At a recent Comms vNext session, Momentum’s Mark Vale (Enterprise Architect, Microsoft Teams Phone Expert, Microsoft MVP) and Brandon Bradley (VP, Modern Work & UC Innovation) made the case for what should be obvious by now and somehow isn’t: voice deserves the same workflow treatment as every other business process. The future state of voice hinges on how AI enhances and replaces traditional workflows and call flows, and their talk, Why doesn’t your call flow? Bringing workflows into the modern call flow with Power Automate and voice AI, walked through the practical mechanics of getting there. 

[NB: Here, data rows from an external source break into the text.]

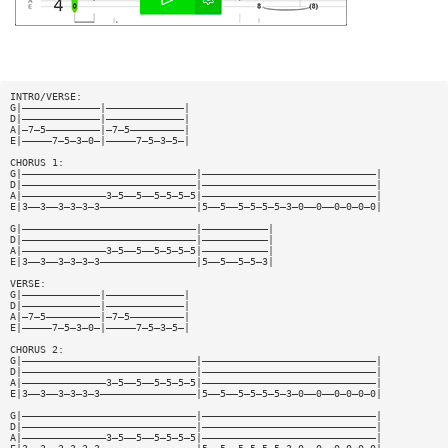
INTRO/VERSE:
G|—————————————|—————————————|
D|—————————————|—————————————|
A|—7—5—————————|—7—5—————————|
E|—————7—5—3—0—|—————7—5—3—5—|
CHORUS 1:
G|—————————————————————————————|—————————————————————————————|
D|—————————————————————————————|—————————————————————————————|
A|——————————————3—5——5——5—5—5—5|—————————————————————————————|
E|3——3——3—3—3—3————————————————|5——5——5—5—5—5—3—0——0——0—0—0—0|
G|—————————————————————————————|———————————|
D|—————————————————————————————|———————————|
A|——————————————3—5——5——5—5—5—5|———————————|
E|3——3——3—3—3—3————————————————|5——5——5—5—3|
VERSE:
G|—————————————|—————————————|
D|—————————————|—————————————|
A|—7—5—————————|—7—5—————————|
E|—————7—5—3—0—|—————7—5—3—5—|
CHORUS 2:
G|—————————————————————————————|—————————————————————————————|
D|—————————————————————————————|—————————————————————————————|
A|——————————————3—5——5——5—5—5—5|—————————————————————————————|
E|3——3——3—3—3—3————————————————|5——5——5—5—5—5—3—0——0——0—0—0—0|
G|—————————————————————————————|—————————————————————————————|
D|—————————————————————————————|—————————————————————————————|
A|——————————————3—5——5——5—5—5—5|—————————————————————————————|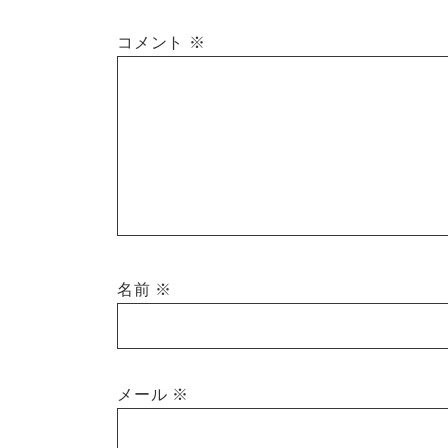
コメント
※
名前
※
メール
※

The full recap is below, broken down by section. The video has the live demos and audience Q&A. 

Voice is the last workflow most companies haven’t automated

Quoting runs through CRM automation. Ticketing fires alerts and routes by SLA. Procurement, onboarding, and approvals all sit inside structured workflows. Then a call comes in, and someone manually opens three tabs to figure out who is on the line. 

The premise is straightforward: treat the call flow like every other workflow in the business. Orchestrated, contextual, and connected to the systems that already hold the answer. Here’s what that looks like in practice.

Mark Vale

Microsoft Teams Phone Architect

Brandon Bradley

VP Modern Work
Innovation

Power Automate as the orchestration layer

Power Automate is the Microsoft automation platform that predates newer tools like N8N. It’s the plumbing between platforms, a low-code/no-code canvas that connects Microsoft services, third-party CRMs, AI services, and compliance platforms through certified connectors and custom HTTP endpoints. 

The licensing math matters more than most people realize. The free tier handles a surprising amount. A single premium account at $15 per month supports thousands of flows and processes up to 40,000 requests per day across multiple SharePoint sites and CRMs. Most organizations encounter Power Automate through trivial demos like “move an email attachment to SharePoint” and miss the real value, which is orchestration at scale. 

Every flow follows the same three building blocks: 

  • Trigger: the event that starts the flow (webhook, schedule, file upload, message received) 
  • Conditions: the logic branches (if/else, true/false) 
  • Actions: what happens next (post a message, send an SMS, write to a CRM, call an API) 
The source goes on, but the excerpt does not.